Les dirigeants du Syndicat national des médecins remplaçants des hôpitaux (SNMRH) ont-ils porté atteinte à la continuité des soins en publiant, en mars 2018, une « liste noire » des établissements qui plafonnent la rémunération des médecins intérimaires ?
Ce mardi 14 janvier, deux d'entre eux comparaissaient devant la chambre disciplinaire de l'Ordre des médecins (CROM) d'Île-de-France après une plainte déposée par le ministère de la Santé il y a un peu plus d'un an.
Les Drs Lynda Darrasse et Abdelaziz Hanaf étant tous les deux excusés, leur avocat, Me Marc Bellanger, a plaidé seul devant les juges ordinaux et dans une salle d'audience presque vide. Car dans les rangs de l'accusation, seul le conseil départemental de l'Ordre des médecins (CDOM) de Paris était représenté. Le ministère de la Santé, sans en expliquer les raisons, n'a pas dépêché d'avocat. Les deux praticiens – respectivement présidente et secrétaire du SNMRH – sont accusés d'avoir méconnu plusieurs principes du code de déontologie.
En vertu d'un décret d'application de la loi de santé 2016, la rémunération d'un médecin remplaçant dans un hôpital est désormais limitée à 1 170,04 euros brut par garde de 24 heures. Vent debout contre cette mesure, un collectif de médecins remplaçants, devenu par la suite le SNMRH, avait publié sur son site Internet la liste des hôpitaux qui appliquent véritablement ce plafonnement, encourageant ses adhérents à ne pas y travailler.
Plainte « scandaleuse »
En agissant de la sorte, les médecins incriminés ont « déconsidéré la profession », « pris les patients en otage » et « porté atteinte à la continuité des soins » a plaidé l'avocate de l'Ordre des médecins de Paris, qui s'est associé à la plainte émanant du ministère à l'encontre du Dr Lynda Darrasse. « Ils ont utilisé la désorganisation des soins comme un levier de négociation », accuse l'avocate qui requiert une suspension d'exercice de trois mois.
Pendant une demi-heure, Me Marc Bellanger a de son côté rejeté toute forme d'atteinte à la continuité des soins. « Il ne faut pas inverser la charge de la preuve », a exhorté l'avocat pour qui la continuité des soins n'est pas de la responsabilité des médecins intérimaires mais bien des établissements qui font appel à eux.
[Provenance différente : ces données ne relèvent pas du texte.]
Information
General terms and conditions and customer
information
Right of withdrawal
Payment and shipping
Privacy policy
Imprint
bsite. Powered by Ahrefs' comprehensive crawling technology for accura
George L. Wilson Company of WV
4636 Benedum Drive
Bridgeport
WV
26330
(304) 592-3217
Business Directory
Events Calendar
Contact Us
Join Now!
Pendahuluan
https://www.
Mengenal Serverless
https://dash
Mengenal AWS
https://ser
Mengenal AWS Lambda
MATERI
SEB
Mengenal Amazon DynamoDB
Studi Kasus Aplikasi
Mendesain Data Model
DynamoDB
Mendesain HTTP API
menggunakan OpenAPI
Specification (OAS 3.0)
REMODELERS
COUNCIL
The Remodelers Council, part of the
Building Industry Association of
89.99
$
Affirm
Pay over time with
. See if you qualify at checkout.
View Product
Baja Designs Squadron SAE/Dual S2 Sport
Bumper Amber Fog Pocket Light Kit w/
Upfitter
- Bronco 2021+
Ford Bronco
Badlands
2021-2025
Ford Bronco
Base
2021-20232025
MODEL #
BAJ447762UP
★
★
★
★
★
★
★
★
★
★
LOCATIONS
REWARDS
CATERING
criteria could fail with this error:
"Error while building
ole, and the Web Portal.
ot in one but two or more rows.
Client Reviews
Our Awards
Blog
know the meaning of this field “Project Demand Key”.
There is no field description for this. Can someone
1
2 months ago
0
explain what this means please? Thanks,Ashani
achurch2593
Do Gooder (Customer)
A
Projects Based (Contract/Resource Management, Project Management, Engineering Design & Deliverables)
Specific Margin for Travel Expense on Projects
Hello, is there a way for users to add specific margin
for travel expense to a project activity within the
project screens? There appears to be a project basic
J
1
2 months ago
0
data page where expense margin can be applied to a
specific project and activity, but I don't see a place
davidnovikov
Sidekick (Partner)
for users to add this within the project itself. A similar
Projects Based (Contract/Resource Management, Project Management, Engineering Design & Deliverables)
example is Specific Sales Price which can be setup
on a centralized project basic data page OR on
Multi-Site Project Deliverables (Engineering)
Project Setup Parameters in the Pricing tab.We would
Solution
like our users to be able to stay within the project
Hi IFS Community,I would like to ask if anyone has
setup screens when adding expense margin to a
Il a ensuite dénoncé « une plainte parfaitement scandaleuse » et dont l'unique objectif était de « briser un mouvement » de contestation. Or selon lui, « la publication d'un décret peut légitimement justifier une réaction ».
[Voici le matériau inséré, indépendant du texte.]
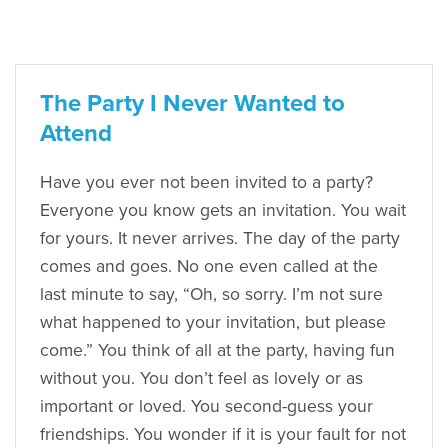
The Party I Never Wanted to
Attend
Have you ever not been invited to a party?
Everyone you know gets an invitation. You wait
for yours. It never arrives. The day of the party
comes and goes. No one even called at the
last minute to say, “Oh, so sorry. I’m not sure
what happened to your invitation, but please
come.” You think of all at the party, having fun
without you. You don’t feel as lovely or as
important or loved. You second-guess your
friendships. You wonder if it is your fault for not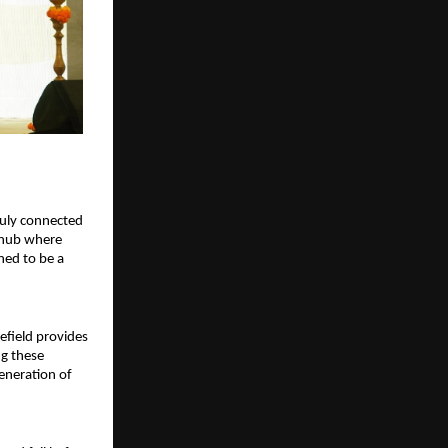
uly connected 
 hub where 
ned to be a 
efield provides 
g these 
eneration of 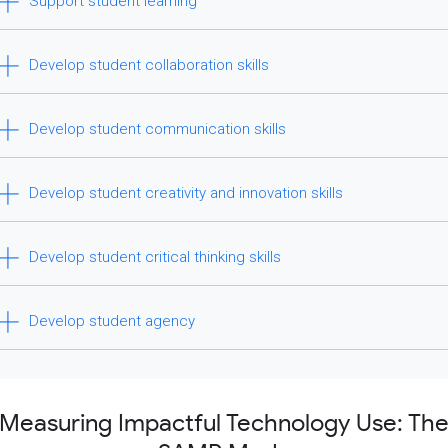
Support student learning
Develop student collaboration skills
Develop student communication skills
Develop student creativity and innovation skills
Develop student critical thinking skills
Develop student agency
Measuring Impactful Technology Use: Th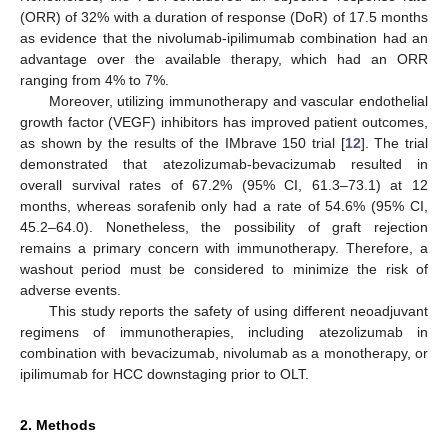
(ORR) of 32% with a duration of response (DoR) of 17.5 months
as evidence that the nivolumab-ipilimumab combination had an
advantage over the available therapy, which had an ORR
ranging from 4% to 7%.
Moreover, utilizing immunotherapy and vascular endothelial
growth factor (VEGF) inhibitors has improved patient outcomes,
as shown by the results of the IMbrave 150 trial [
12
]. The trial
demonstrated that atezolizumab-bevacizumab resulted in
overall survival rates of 67.2% (95% CI, 61.3–73.1) at 12
months, whereas sorafenib only had a rate of 54.6% (95% CI,
45.2–64.0). Nonetheless, the possibility of graft rejection
remains a primary concern with immunotherapy. Therefore, a
washout period must be considered to minimize the risk of
adverse events.
This study reports the safety of using different neoadjuvant
regimens of immunotherapies, including atezolizumab in
combination with bevacizumab, nivolumab as a monotherapy, or
ipilimumab for HCC downstaging prior to OLT.
2. Methods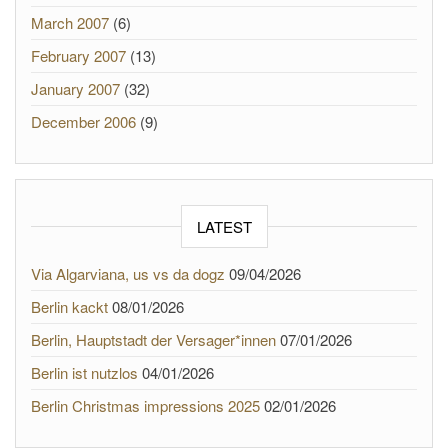
March 2007
(6)
February 2007
(13)
January 2007
(32)
December 2006
(9)
LATEST
Via Algarviana, us vs da dogz
09/04/2026
Berlin kackt
08/01/2026
Berlin, Hauptstadt der Versager*innen
07/01/2026
Berlin ist nutzlos
04/01/2026
Berlin Christmas impressions 2025
02/01/2026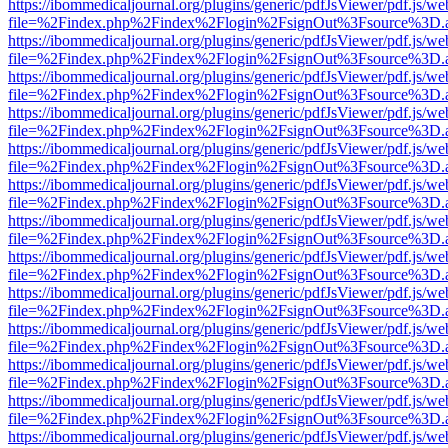
https://ibommedicaljournal.org/plugins/generic/pdfJsViewer/pdf.js/we
file=%2Findex.php%2Findex%2Flogin%2FsignOut%3Fsource%3D.ame
https://ibommedicaljournal.org/plugins/generic/pdfJsViewer/pdf.js/we
file=%2Findex.php%2Findex%2Flogin%2FsignOut%3Fsource%3D.ame
https://ibommedicaljournal.org/plugins/generic/pdfJsViewer/pdf.js/we
file=%2Findex.php%2Findex%2Flogin%2FsignOut%3Fsource%3D.ame
https://ibommedicaljournal.org/plugins/generic/pdfJsViewer/pdf.js/we
file=%2Findex.php%2Findex%2Flogin%2FsignOut%3Fsource%3D.ame
https://ibommedicaljournal.org/plugins/generic/pdfJsViewer/pdf.js/we
file=%2Findex.php%2Findex%2Flogin%2FsignOut%3Fsource%3D.ame
https://ibommedicaljournal.org/plugins/generic/pdfJsViewer/pdf.js/we
file=%2Findex.php%2Findex%2Flogin%2FsignOut%3Fsource%3D.ame
https://ibommedicaljournal.org/plugins/generic/pdfJsViewer/pdf.js/we
file=%2Findex.php%2Findex%2Flogin%2FsignOut%3Fsource%3D.ame
https://ibommedicaljournal.org/plugins/generic/pdfJsViewer/pdf.js/we
file=%2Findex.php%2Findex%2Flogin%2FsignOut%3Fsource%3D.ame
https://ibommedicaljournal.org/plugins/generic/pdfJsViewer/pdf.js/we
file=%2Findex.php%2Findex%2Flogin%2FsignOut%3Fsource%3D.ame
https://ibommedicaljournal.org/plugins/generic/pdfJsViewer/pdf.js/we
file=%2Findex.php%2Findex%2Flogin%2FsignOut%3Fsource%3D.ame
https://ibommedicaljournal.org/plugins/generic/pdfJsViewer/pdf.js/we
file=%2Findex.php%2Findex%2Flogin%2FsignOut%3Fsource%3D.ame
https://ibommedicaljournal.org/plugins/generic/pdfJsViewer/pdf.js/we
file=%2Findex.php%2Findex%2Flogin%2FsignOut%3Fsource%3D.ame
https://ibommedicaljournal.org/plugins/generic/pdfJsViewer/pdf.js/we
Reprenant une par une les trois pièces portées au dossier de plainte, Me Marc Bellanger rejette aussi l'accusation « d'appel au boycott » dont font l'objet ses clients. Il cite l'une d'entre elles, un article du « Quotidien » paru le 21 juin 2018, dans lequel le Dr Lynda Darrasse affirme au sujet de la « liste noire », « chacun est libre de faire ce qu'il veut, ce n'est pas un appel au boycott ».
Croisade
« On a terrorisé les gens ! », résume avec force l'avocat de la défense qui demande le rejet de la plainte et 3 000 euros de dédommagement pour ses clients. En l'absence de représentant pour le ministère de la Santé, les juges ordinaux ont très peu réagi aux deux plaidoiries. Leur délibéré sera rendu public dans un mois.
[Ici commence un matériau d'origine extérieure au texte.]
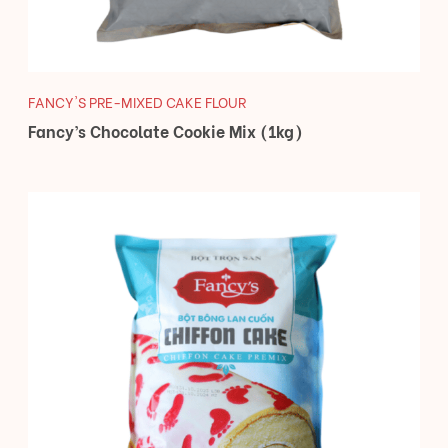
FANCY'S PRE-MIXED CAKE FLOUR
Fancy’s Chocolate Cookie Mix (1kg)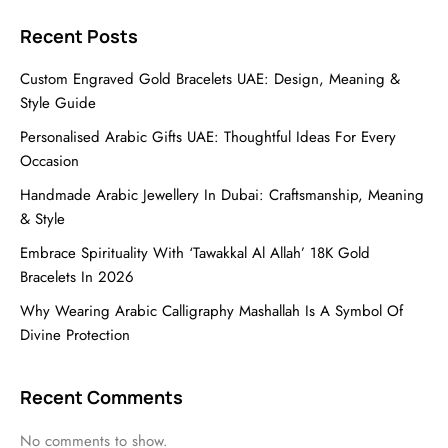
Recent Posts
Custom Engraved Gold Bracelets UAE: Design, Meaning &
Style Guide
Personalised Arabic Gifts UAE: Thoughtful Ideas For Every
Occasion
Handmade Arabic Jewellery In Dubai: Craftsmanship, Meaning
& Style
Embrace Spirituality With ‘Tawakkal Al Allah’ 18K Gold
Bracelets In 2026
Why Wearing Arabic Calligraphy Mashallah Is A Symbol Of
Divine Protection
Recent Comments
No comments to show.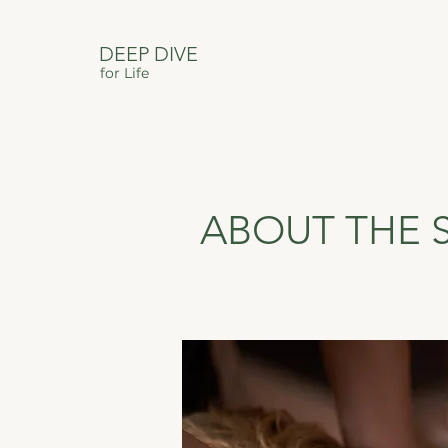
DEEP DIVE
for Life
ABOUT THE 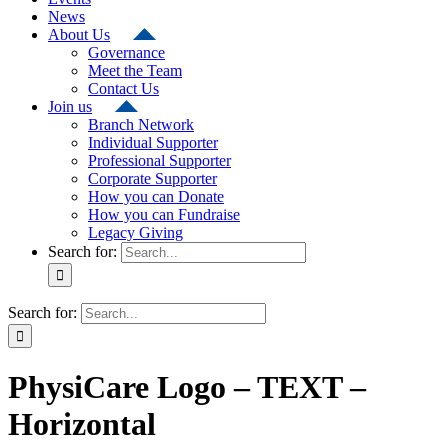
News
About Us
Governance
Meet the Team
Contact Us
Join us
Branch Network
Individual Supporter
Professional Supporter
Corporate Supporter
How you can Donate
How you can Fundraise
Legacy Giving
Search for:
Search for:
PhysiCare Logo – TEXT –
Horizontal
Jugée début décembre devant la chambre disciplinaire d'Auvergne-Rhône-Alpes sur la base d'une plainte identique, le Dr Christine Dautheribes, secrétaire générale du SNMRH, avait bénéficié pour sa part d'un non-lieu et de 1 500 euros de remboursement de ses frais d'avocat.
Si le ministère semble se désintéresser quelque peu des suites données à sa plainte, celle-ci fait écho à la croisade d'Agnès Buzyn contre les médecins intérimaires. Depuis son arrivée à Ségur, l'hématologue n'a eu de cesse de dénoncer ces « mercenaires payés 2 000 euros par jour » qui « profitent des failles du système ». Dans une interview au « Quotidien » le 25 novembre 2019, la ministre étrillait le « cannibalisme » de ces médecins qui « aspirent les dernières réserves financières des établissements qui ont du mal à survivre ».
Passant des mots à l'action, Agnès Buzyn a promis lors des annonces de son plan pour l'hôpital un contrôle accru du respect du fameux décret plafonnant les rémunérations et la mise en place prochaine d'un dispositif d'intérim public.